What Does Paid in Arrears Mean?

As a small business owner, you need customers to survive. Depending on your business, you might extend credit to customers so they don’t pay right when they receive a good or service. When you invoice a customer, you include payment policy terms that detail when the money is due. If they don’t pay until after the deadline, you are paid in arrears.

You also have a lot of expenses when you are a small business owner, like rent, supplies, and payroll. Vendors might send you invoices instead of requiring immediate payment. From time to time, you might be billed in arrears or make a payment in arrears.

What does in arrears mean?

In arrears means payment is behind. Arrears can mean payment is overdue, or that the payment isn’t due until after the service period. Businesses can make payments in arrears to vendors or receive payments in arrears from customers.

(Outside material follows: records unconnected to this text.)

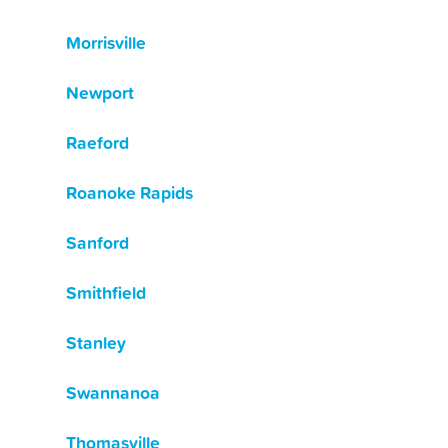
Morrisville
Newport
Raeford
Roanoke Rapids
Sanford
Smithfield
Stanley
Swannanoa
Thomasville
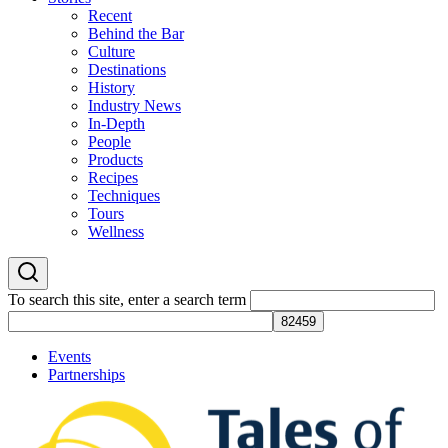
Recent
Behind the Bar
Culture
Destinations
History
Industry News
In-Depth
People
Products
Recipes
Techniques
Tours
Wellness
To search this site, enter a search term
Events
Partnerships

Employees can be paid in arrears, meaning they don’t receive wages until after the pay period.

When someone selling a good or service is paid in arrears, they don’t receive money until after the pay period is over. This can be the result of one of the following:

  • The vendor did not bill the customer until the end of the service period
  • The customer’s payment is overdue

As a business owner, you are both a customer and vendor. You are a vendor to your company’s customers. And, you are a customer when making business purchases from vendors.

Billing in arrears

Vendors who bill in arrears do not send a bill or request payment until after the customer receives a good or service. Unlike overdue payments, billing in arrears is not the customer’s fault. It just means that the vendor does not bill until the end of the service period.

You might be billed in arrears from time to time. Utilities are common services you receive but aren’t billed for until the end of the service period.

For example, you receive an electric bill for your business. The bill covers service from June 3 – July 1, and you are billed on July 3, rather than during the service period. Your payment is then made in arrears, but it is not considered late.

You can also bill customers in arrears. After giving a good or service, you don’t bill the customer until the end of the service period, rather than before or during. You will not charge overdue fees because the payment is not late.

Payroll in arrears

Many businesses run payroll in arrears. You pay employees after they have performed work for your business. Their wages are not scheduled for distribution until after the payroll period. Though you don’t give your employees payment until after the pay period, the wages are not overdue.

For example, an employee works from June 31 – August 11. You pay them on August 18, a week after the pay period ends. That means you pay the employee in arrears.

Some businesses choose to run payroll while the employee is still putting in hours for the pay period. This is called current pay. An employee works from June 31 – August 11. You pay them on August 11. In order for the employee to receive their wages on August 11, you need to run payroll a few days before. You predict that the employee will work their set hours. This can be more confusing, especially if an employee calls off work and does not get paid time off.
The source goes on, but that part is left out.